General communitarist arguments seem convincing to me, although homogeneous ethniticity is neither necessary nor sufficient for strong and "rooted" communities. I have only lived in a fairly homogeneous society (Germany), except for holidays and one longer period of study abroad (in the fairly homogeneously white US Northwest, the only "ethnic" people I interacted with there on a personal basis were also students from abroad and except for two Indians all were European). The problem is that one should be wary to take "bubbles" like international academic departments or higher lvl business interactions as something that can or should work for everyone everywhere. (These are also not pluralist but usually thoroughly westernized or even americanized. One should not take the overwhelming dominance of Western culture in such bubbles as evidence that multiculturalism works. Of course it works if the "multi-" is reduced to food and 95% are basically the culture Western highly educated and well-off people.)

The other point are ceteris paribus problems. Do Singapore or Switzerland do well because they are multicultural or because they are incredibly rich? I have the suspicion that such examples are to some extent also rather bubbles than generalizable examples. And Empires are again different. They either provide unity by sheer force (as was probably the case in the former Soviet union and Yugoslavia) or there are other deep ties overruling local ties (like ethnicity) like loyalty to the Empire, religion etc.

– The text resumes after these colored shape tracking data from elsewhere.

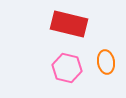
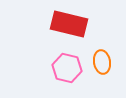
orange ellipse: moved 4 px left
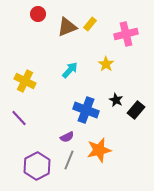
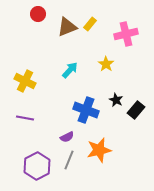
purple line: moved 6 px right; rotated 36 degrees counterclockwise
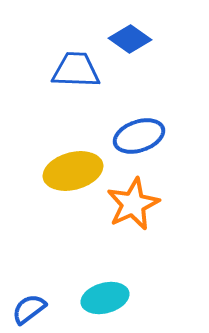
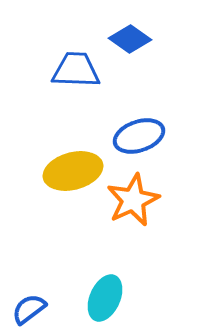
orange star: moved 4 px up
cyan ellipse: rotated 51 degrees counterclockwise
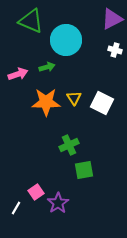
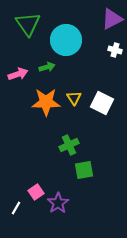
green triangle: moved 3 px left, 3 px down; rotated 32 degrees clockwise
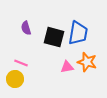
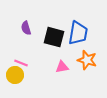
orange star: moved 2 px up
pink triangle: moved 5 px left
yellow circle: moved 4 px up
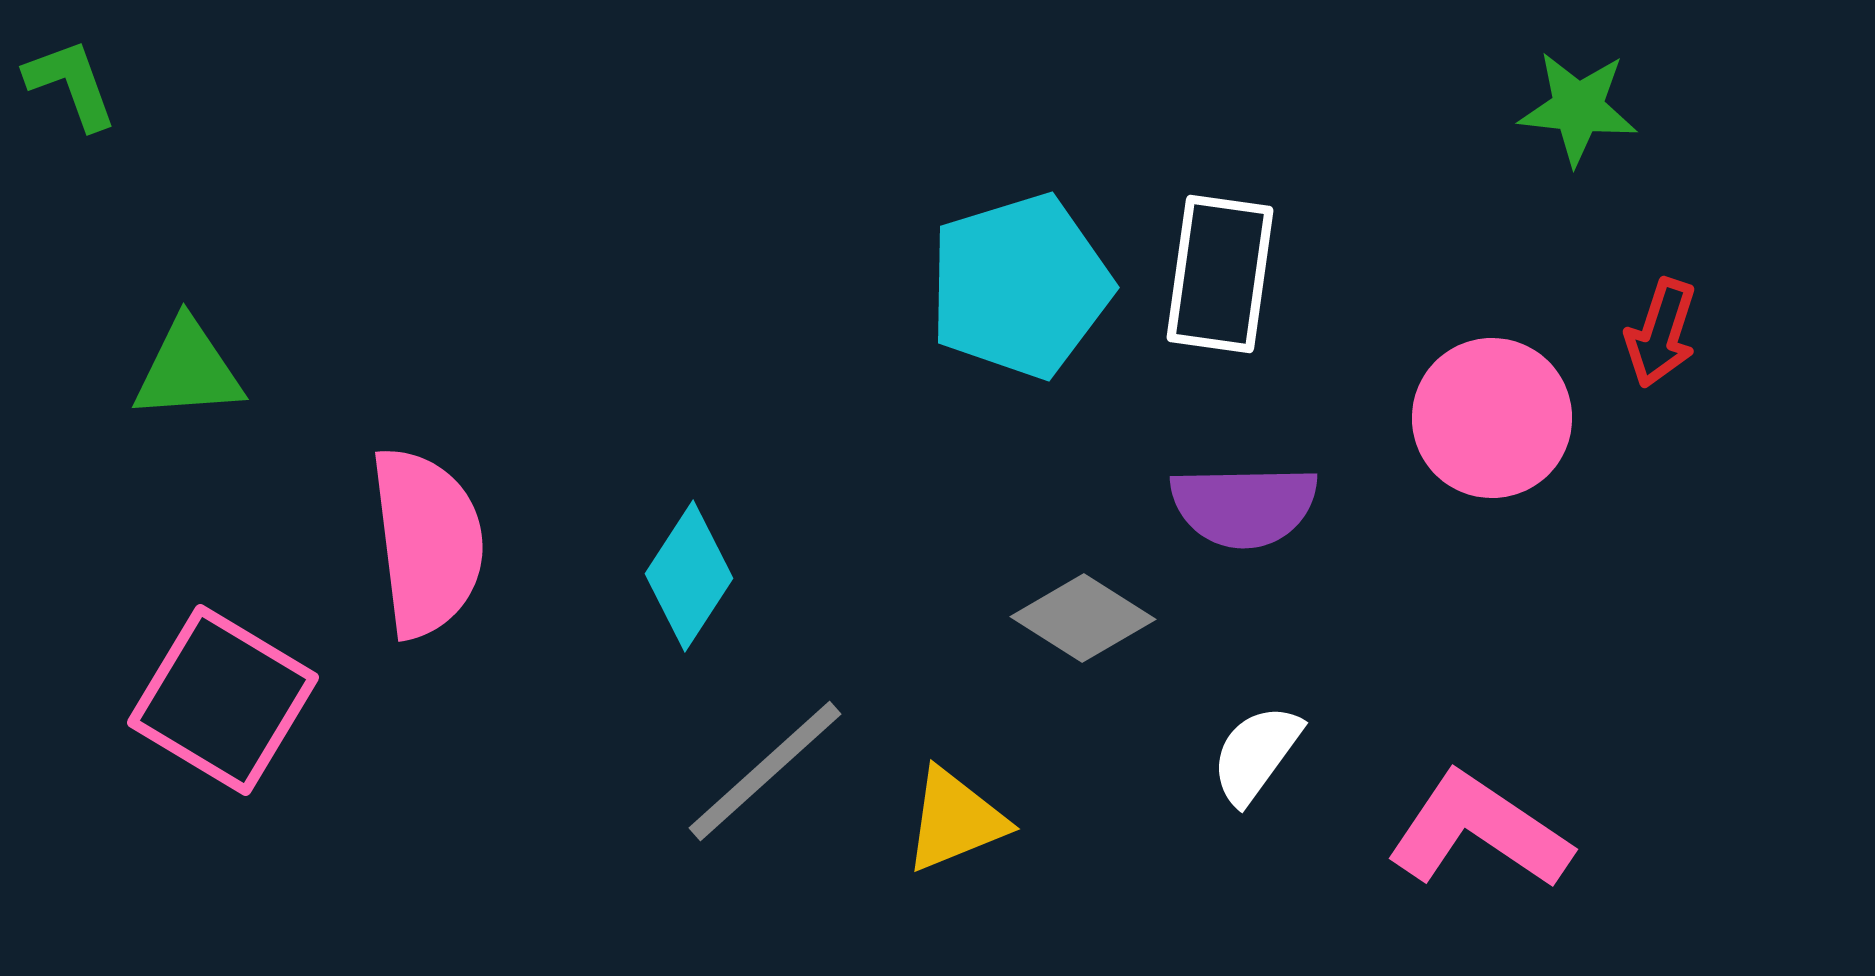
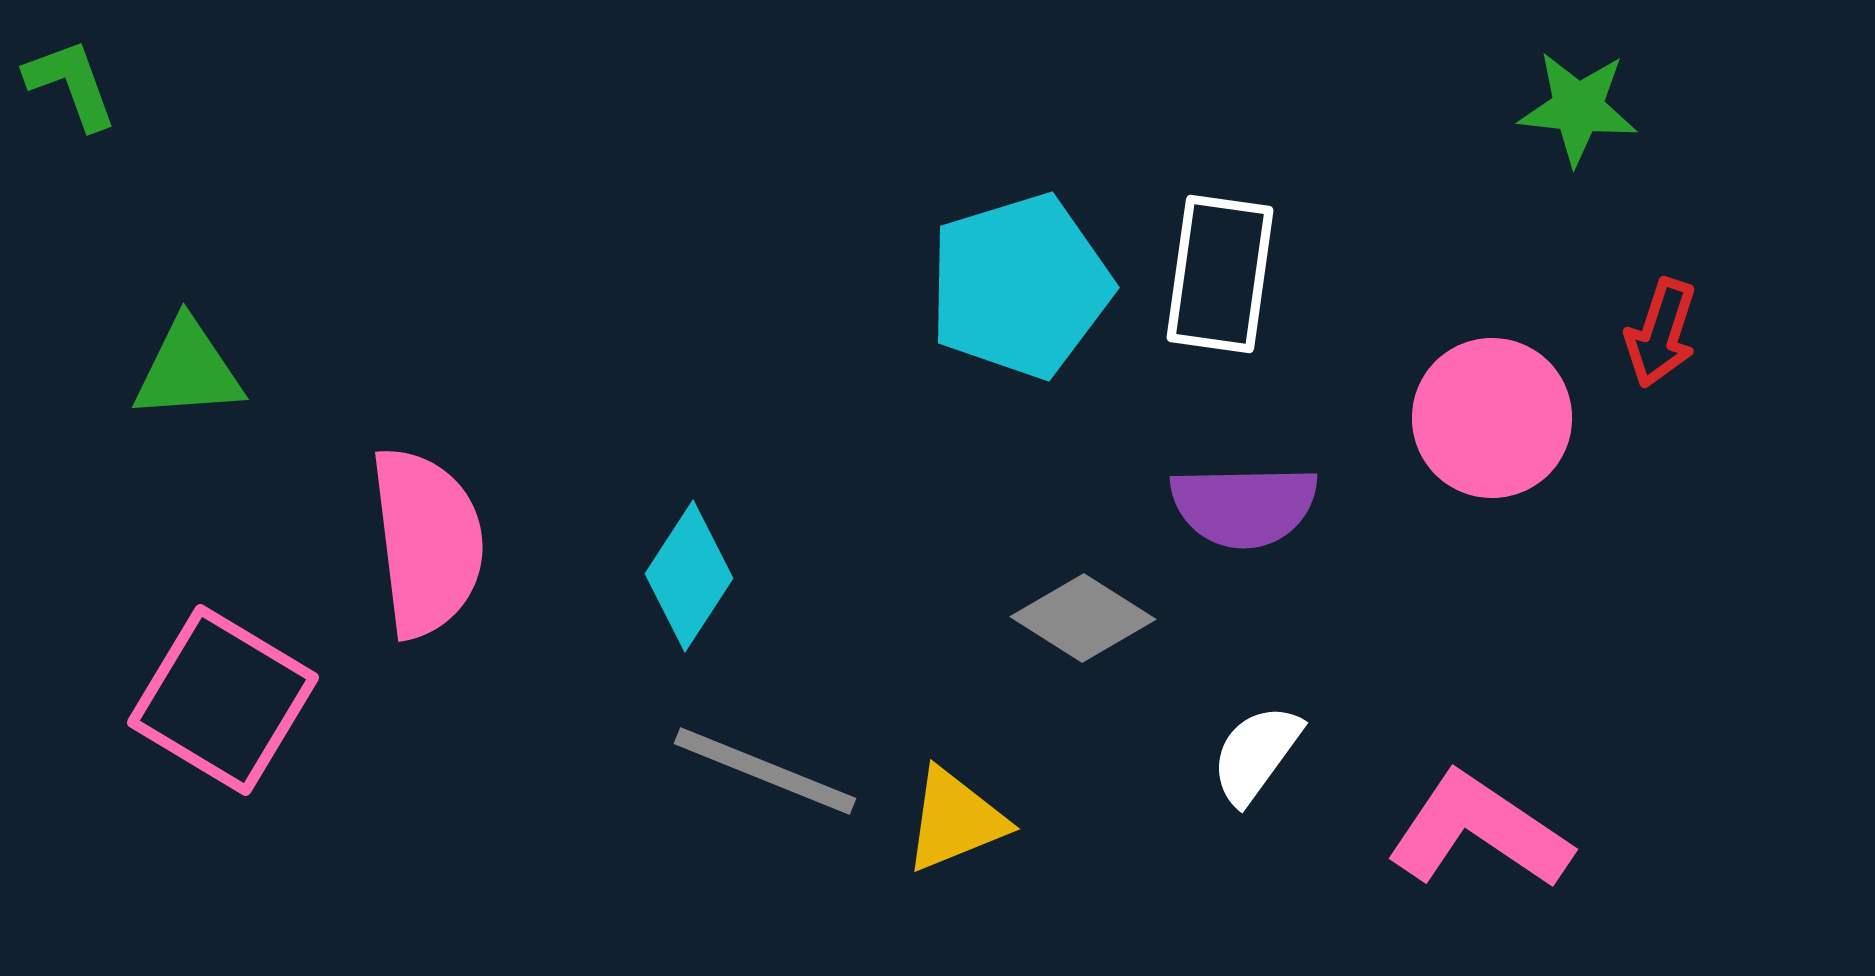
gray line: rotated 64 degrees clockwise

(I also have trouble accepting Britain as a shining example, remember that before the islamists took over, IRA were among paradigmatic terrorists (this was only 20-30 years ago!) and didn't we recently have a secession attempt of Scotland?)

The more concrete problem in Germany is that we are schizophrenic and have been in denial for decades. It took ages to admit that the foreign workers of the 1960s were here to stay. It could never be admitted until very recently that Germany was an immigration country. The ius sanguinis that ties citizenship not to the place of birth but to ethnic heritage is deeply rooted both in law and in general attitude etc. There is probably also the factor that Germany was behind in forming a national identity in the 19th century and that fragility led to extreme nationalism and two world wars, so it is now more fragile than ever. So on the one hand we have no real experience with multiculturalism, on the other we have to embrace it because of less than a century of fervent nationalism and bloody wars that ended more than 70 year ago, but makes "emphatic national identity" suspect. That's probably another reason why so many put their hopes into Europe as there was the possibility of acknowledging a heritage without appearing overly patriotic or despising foreigners.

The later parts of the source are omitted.